Imagine if our PMR systems captured all the data points around what the pharmacist did each time they received a Rx, when they accepted the interaction and when they were concerned about the drug doubling. Imagine if we could capture which scenarios made them call up a doctor and which they allowed through. This data would be sufficient for Machine Learning to predict the next scenario with a very high degree of certainty.
AI could not only predict the pharmacists action but, I would argue, do so with a high level of consistency, given that most of us vary our decisions based on how busy we are and other external factors.
Of course, there are occasions where pharmacist involvement is necessary and there are times we need to speak with the patient or the doctor, but that’s the point. AI in PMR systems could safely process 90 per cent of the mundane checks and give us just the 10 per cent of cases that require our intervention.
Pharmacy AI wouldn’t stop there. We carry vast amounts of patient data which is untapped and sitting idle. The drugs patients are on, their doses and history of dispensing dates along with their conditions could be used as part of Machine Learning to identify risk, predict outcomes and offer personalised therapies.
Power of AI
As we move into the third decade of this millennium, technology is no longer our barrier. In most cases, if we can dream it, we can build it. The real issue is whether we, as a profession, are ready to move out of our comfort zone.
As far back as I can remember, the direction of pharmacy has been dictated largely by political agendas, vested interests and an emotional attachment to a bygone age. We are the profession that threw out Remote Supervision so the idea of No Supervision will bring some pharmacists out in a cold sweat, but we need to consider carefully before we reject everything out of hand.

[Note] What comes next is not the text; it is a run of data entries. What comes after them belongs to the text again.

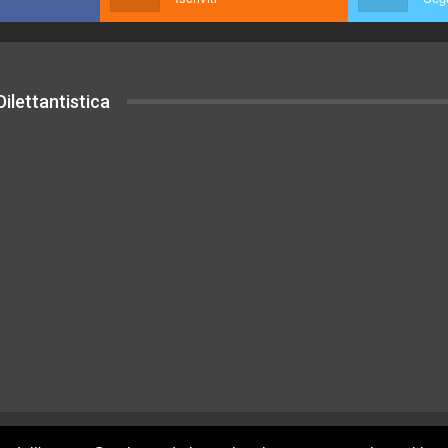
ilettantistica
uesto sito sono rilasciati sotto Licenza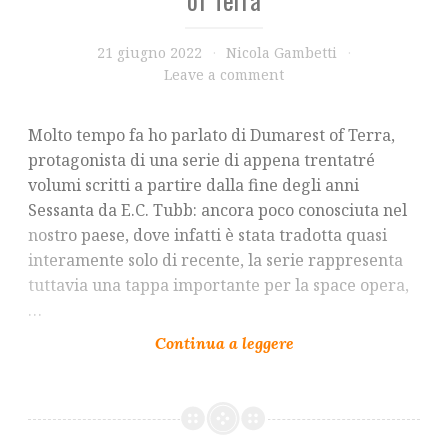
21 giugno 2022
Nicola Gambetti
Leave a comment
Molto tempo fa ho parlato di Dumarest of Terra,
protagonista di una serie di appena trentatré
volumi scritti a partire dalla fine degli anni
Sessanta da E.C. Tubb: ancora poco conosciuta nel
nostro paese, dove infatti è stata tradotta quasi
interamente solo di recente, la serie rappresenta
tuttavia una tappa importante per la space opera,
…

There will be a fear that AI could put pharmacists out of a job. I would argue my job was never to be a spell checker for the doctor or nod pointlessly at prescriptions for Sterile Dressing Packs. Unless we start proving our worth with patient services, we will be out of a job anyway.

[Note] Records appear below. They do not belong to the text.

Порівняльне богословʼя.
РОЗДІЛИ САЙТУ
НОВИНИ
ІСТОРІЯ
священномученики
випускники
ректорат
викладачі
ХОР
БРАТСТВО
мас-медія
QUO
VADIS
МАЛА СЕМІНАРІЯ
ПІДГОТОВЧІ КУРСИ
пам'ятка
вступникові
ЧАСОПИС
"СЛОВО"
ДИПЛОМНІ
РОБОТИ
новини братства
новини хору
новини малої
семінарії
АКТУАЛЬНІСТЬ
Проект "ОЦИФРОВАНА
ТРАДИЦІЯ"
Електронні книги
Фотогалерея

There will be a fear that AI could hand the government yet another excuse to pay us even less. Well, they are going to do that anyway whether you introduce technology or not. I would prefer that for once we get ahead of the curve and embrace the future as opposed to playing catch up each time cut backs are announced.
Like nuclear energy, AI has the potential to be used for good or evil and the difference is simply down to the intentions of those who harness its power. Left in the hands of Amazon and combined with full automation of the dispensing process, it could unleash untold devastation to pharmacy as we know it, as we become yet another member of that growing list of ‘once useful skills’ that were replaced by computers.

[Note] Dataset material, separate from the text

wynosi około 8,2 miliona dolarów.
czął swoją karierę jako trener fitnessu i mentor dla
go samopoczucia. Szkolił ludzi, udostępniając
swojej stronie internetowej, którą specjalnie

However, if we could harness the power of AI in community pharmacy, it could give us the potential to revolutionise our processes, free us from the dispensary without losing control of dispensing. It would give us much needed time to establish new roles and pave the way towards data driven patient care. Right now, AI in PMR systems as part of clinical checks, would provide a way for us to meet our professional obligations without being involved in every transaction.
I present these options as if we have a choice in the matter. Having read the recent rumblings of Amazon making moves in the UK pharmacy space, this decision could soon be made for us.
As scary as it may sound, I believe it is now time we embrace technology to transform our role. Once we are free from the dispensary, perhaps then we will have the time to walk to that patient pacing in our pharmacy, sit them down and offer them something unique. This time what we have to offer will have been worth the wait, and this time it can’t be carried out by a machine.
Pharmacist Tariq Muhammad is CEO of Invatech Health.